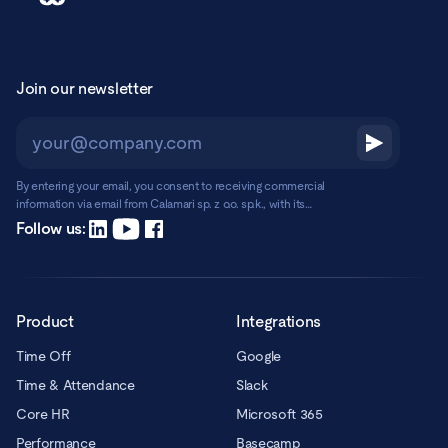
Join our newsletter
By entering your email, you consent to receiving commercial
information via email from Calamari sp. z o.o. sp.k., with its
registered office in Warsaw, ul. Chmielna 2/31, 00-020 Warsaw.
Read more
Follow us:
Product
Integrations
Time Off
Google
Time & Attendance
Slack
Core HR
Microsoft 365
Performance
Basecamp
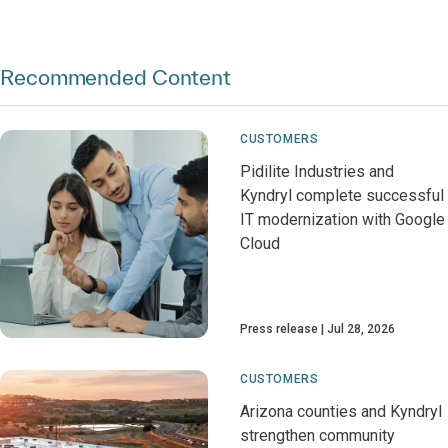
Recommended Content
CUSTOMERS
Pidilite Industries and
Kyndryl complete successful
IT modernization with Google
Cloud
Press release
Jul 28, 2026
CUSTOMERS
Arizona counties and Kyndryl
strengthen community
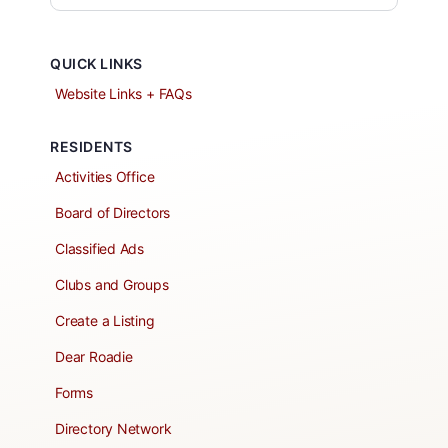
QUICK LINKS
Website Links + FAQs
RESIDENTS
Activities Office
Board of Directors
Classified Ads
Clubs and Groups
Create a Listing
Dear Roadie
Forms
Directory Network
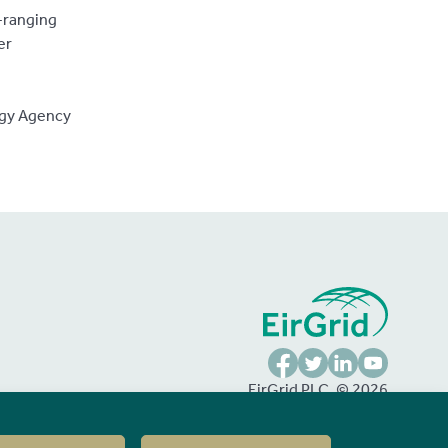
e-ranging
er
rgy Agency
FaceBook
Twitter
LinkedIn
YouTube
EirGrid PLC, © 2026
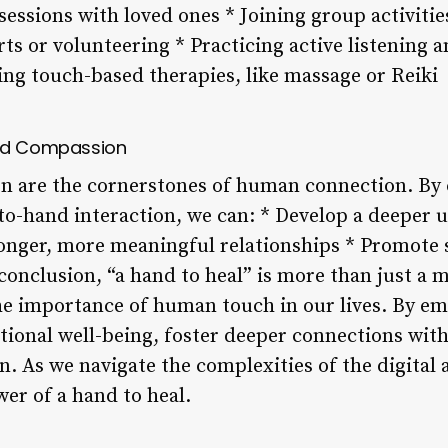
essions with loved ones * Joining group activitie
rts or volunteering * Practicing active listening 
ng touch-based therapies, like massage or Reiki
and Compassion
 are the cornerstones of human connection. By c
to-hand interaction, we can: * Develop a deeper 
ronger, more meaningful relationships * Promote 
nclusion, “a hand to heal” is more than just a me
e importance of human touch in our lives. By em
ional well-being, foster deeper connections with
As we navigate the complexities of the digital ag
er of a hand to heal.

-------------------------

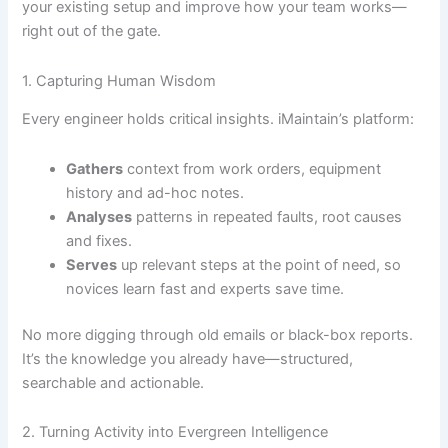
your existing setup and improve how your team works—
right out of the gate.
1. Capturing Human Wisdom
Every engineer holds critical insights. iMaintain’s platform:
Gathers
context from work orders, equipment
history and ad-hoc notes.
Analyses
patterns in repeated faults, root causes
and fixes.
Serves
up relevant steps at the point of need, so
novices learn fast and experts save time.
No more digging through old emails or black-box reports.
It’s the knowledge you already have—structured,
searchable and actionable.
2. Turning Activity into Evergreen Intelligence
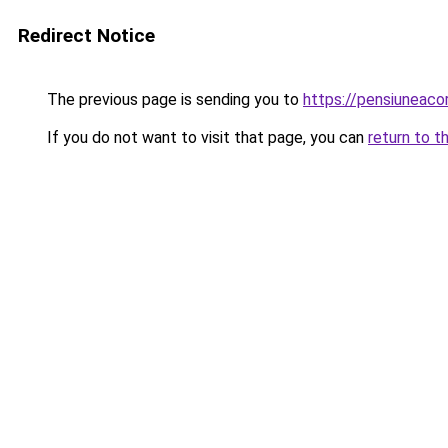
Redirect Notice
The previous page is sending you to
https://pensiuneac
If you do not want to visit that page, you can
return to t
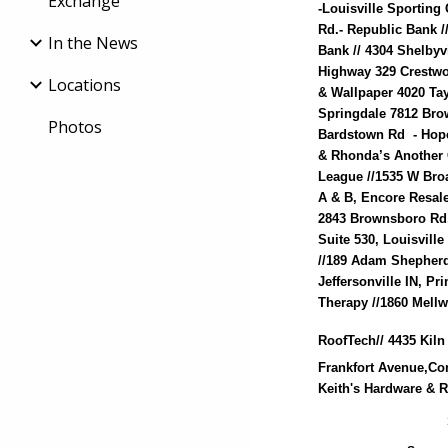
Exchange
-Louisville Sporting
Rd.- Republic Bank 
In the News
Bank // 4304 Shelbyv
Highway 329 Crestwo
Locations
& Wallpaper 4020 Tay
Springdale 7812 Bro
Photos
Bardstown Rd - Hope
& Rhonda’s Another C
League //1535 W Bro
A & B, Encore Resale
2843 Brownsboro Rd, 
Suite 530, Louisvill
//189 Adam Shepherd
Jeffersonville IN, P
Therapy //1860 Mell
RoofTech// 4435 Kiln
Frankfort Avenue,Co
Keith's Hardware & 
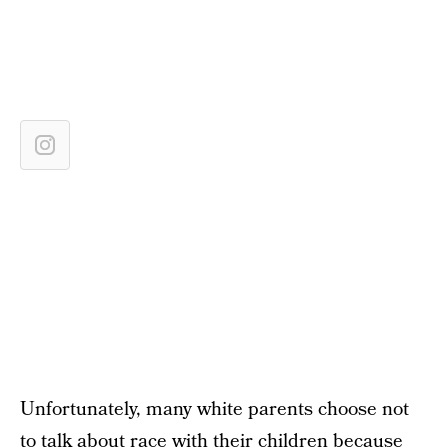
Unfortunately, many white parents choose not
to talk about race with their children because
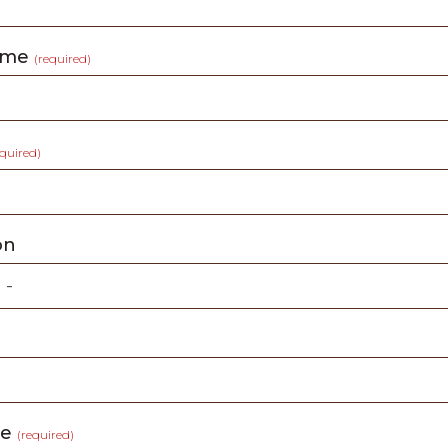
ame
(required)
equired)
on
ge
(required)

-------------------------

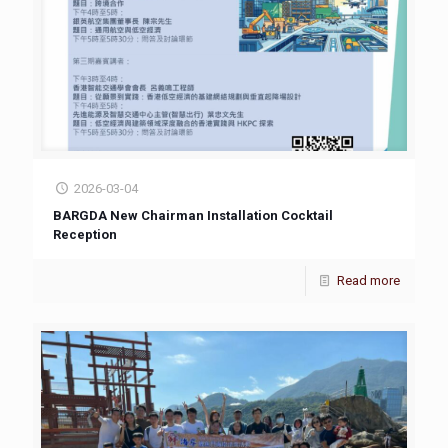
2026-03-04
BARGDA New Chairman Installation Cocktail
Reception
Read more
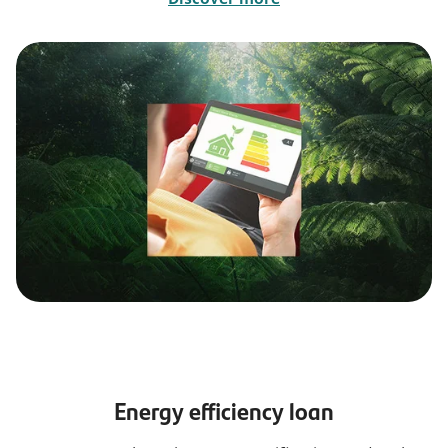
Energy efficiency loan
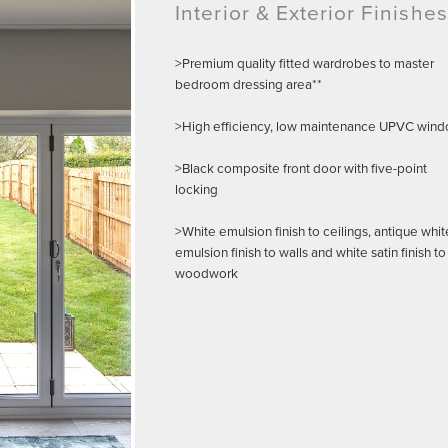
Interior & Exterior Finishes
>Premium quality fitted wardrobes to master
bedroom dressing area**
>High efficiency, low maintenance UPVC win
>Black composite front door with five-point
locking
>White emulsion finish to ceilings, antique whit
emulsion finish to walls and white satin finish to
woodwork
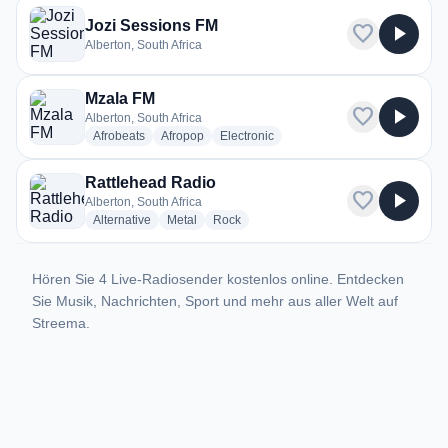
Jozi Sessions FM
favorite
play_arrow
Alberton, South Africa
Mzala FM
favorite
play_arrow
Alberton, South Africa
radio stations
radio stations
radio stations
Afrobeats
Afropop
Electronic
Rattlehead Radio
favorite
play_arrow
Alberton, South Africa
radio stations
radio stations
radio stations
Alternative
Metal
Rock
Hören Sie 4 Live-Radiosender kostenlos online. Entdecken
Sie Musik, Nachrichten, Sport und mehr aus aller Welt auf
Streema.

-------------------------

#### What the task asks:
Your answer must be the exact lines from the records above, from the one containing "registered office in" through the one containing "er of a hand to heal.", both included, with every picture left out.

#### Result:
registered office in Warsaw, ul. Chmielna 2/31, 00-020 Warsaw.
Read more
Follow us:
Product
Integrations
Time Off
Google
Time & Attendance
Slack
Core HR
Microsoft 365
Performance
Basecamp
Recommended Content
CUSTOMERS
Pidilite Industries and
Kyndryl complete successful
IT modernization with Google
Cloud
Press release
Jul 28, 2026
CUSTOMERS
Arizona counties and Kyndryl
strengthen community
QUICK LINKS
Website Links + FAQs
RESIDENTS
Activities Office
Board of Directors
Classified Ads
Clubs and Groups
Create a Listing
Dear Roadie
Forms
Directory Network
e-ranging
er
rgy Agency
FaceBook
Twitter
LinkedIn
YouTube
EirGrid PLC, © 2026
essions with loved ones * Joining group activitie
rts or volunteering * Practicing active listening 
ng touch-based therapies, like massage or Reiki
and Compassion
 are the cornerstones of human connection. By c
to-hand interaction, we can: * Develop a deeper 
ronger, more meaningful relationships * Promote 
nclusion, “a hand to heal” is more than just a me
e importance of human touch in our lives. By em
ional well-being, foster deeper connections with
As we navigate the complexities of the digital ag
er of a hand to heal.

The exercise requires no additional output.